It was only natural, then, that Serkis return for an encore engagement in “The Hobbit: An Unexpected Journey.” The first installment in the “Hobbit” trilogy, due for nationwide release on Dec. 14, reunites Serkis with Jackson, who directed him in “The Lord of the Rings” and also in “King Kong” (2005), and who produced “The Adventures of Tintin” (2011), for which Serkis voiced two characters. Jackson utilized motion-capture technology to record Serkis’ performances in those films. The process is now referred to as performance-capture technology, and it also was used to render Serkis’ remarkable portrayal of Caesar in “Rise of the Planet of the Apes” (2011), which many thought should have been Oscar-nominated.
“I’d been gearing up to do `The Hobbit’ for some time,” Serkis says, speaking by telephone from his London home. “There were a lot of delays. Once it was actually green for go, it was very funny and exciting, because the first scene we shot back in New Zealand was a scene with Gollum and Bilbo, with me and Martin Freeman. Martin was just discovering Bilbo. I think Pete chose that scene because, for a start, he wanted a chamber-piece scene that everyone could lock into, that the crew _ and it was practically all the same crew from `Rings’ _ could settle back into, that I could settle back into, with the performance-capture technology.
“It was probably very good for Martin, I think, to do this kind of scene,” he continues, “rather than having to do one with the enormous ensemble cast of dwarves and a wizard. It was the two of us, and so he just had me to focus on.
“Martin and I knew each other,” Serkis adds. “We’re both from the same part of London. We’d circled each other for years. So it was a great place to start, this 12- or 13-minute scene that, as I say, was like a chamber piece.
“Over the course of two weeks we shot it time and time again, in its entirety, from beginning to end pretty much,” Serkis recalls. “Pete just let it go and we played and explored. Martin and I bounced off each other and tried lots of different things.”
As well as he knew Gollum, and as well as he remembered what he had done in the past, Serkis nevertheless hit a roadblock. That roadblock, the easygoing actor says, was Gollum’s voice. What once was precious, pardon the pun, was now all too familiar.
“Having seen and heard so many impersonations people had done of Gollum, having had so many people ask me to do voices for them, having heard it done on `Saturday Night Live’ and seen so many manner of spoofs … I genuinely felt like I was doing an impersonation of myself,” Serkis says. “It took awhile to get over that. I got over it once I plugged into Gollum’s emotional center for the scene that was required.”

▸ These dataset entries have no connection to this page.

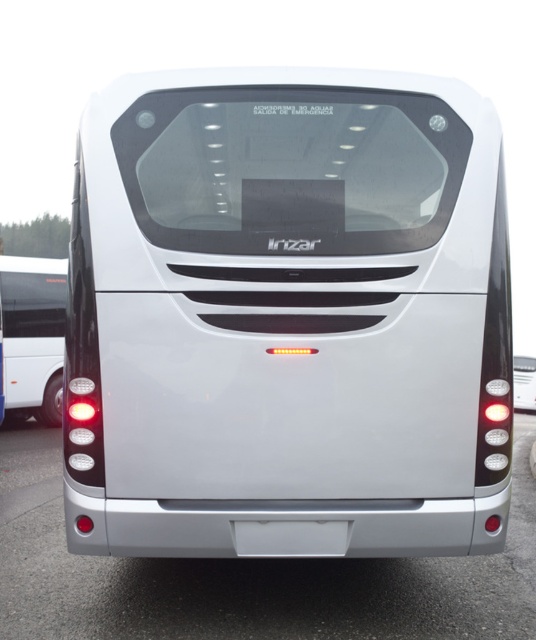 Question: Can you confirm if glossy metallic bus at lower center is positioned to the left of silver metallic bus at left?

Choices:
 (A) no
 (B) yes

Answer: (A)

Question: Which object appears closest to the camera in this image?

Choices:
 (A) silver metallic bus at left
 (B) white glossy bus at center

Answer: (B)

Question: Based on their relative distances, which object is farther from the silver metallic bus at left?

Choices:
 (A) glossy metallic bus at lower center
 (B) white glossy bus at center

Answer: (A)

Question: Which is farther from the silver metallic bus at left?

Choices:
 (A) glossy metallic bus at lower center
 (B) white glossy bus at center

Answer: (A)

Question: Is glossy metallic bus at lower center thinner than silver metallic bus at left?

Choices:
 (A) yes
 (B) no

Answer: (A)

Question: Can you confirm if glossy metallic bus at lower center is bigger than silver metallic bus at left?

Choices:
 (A) no
 (B) yes

Answer: (A)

When audiences first met Gollum in “The Fellowship of the Ring” (2001), he already was a decrepit, craven figure. In “The Return of the King” (2003), a flashback sequence depicted how Smeagol (Serkis), a hobbit who lived by the Gladden River, became corrupted by the One Ring and fled society, eventually going utterly mad. In “An Unexpected Journey” he lurks in the Misty Mountains, where he has gone to dodge the elements and to be alone in the dark with the One Ring, which obsesses him.
“He’s been there for half the millennium, and not communicated with anything other than the fish he’s tried to kill or the goblins he’s tried to eat,” Serkis says. “So we meet him for this scene in which Bilbo turns up, and the scene revolves around the loss of the ring, the loss of the most important thing to him, the only thing he cares for, really.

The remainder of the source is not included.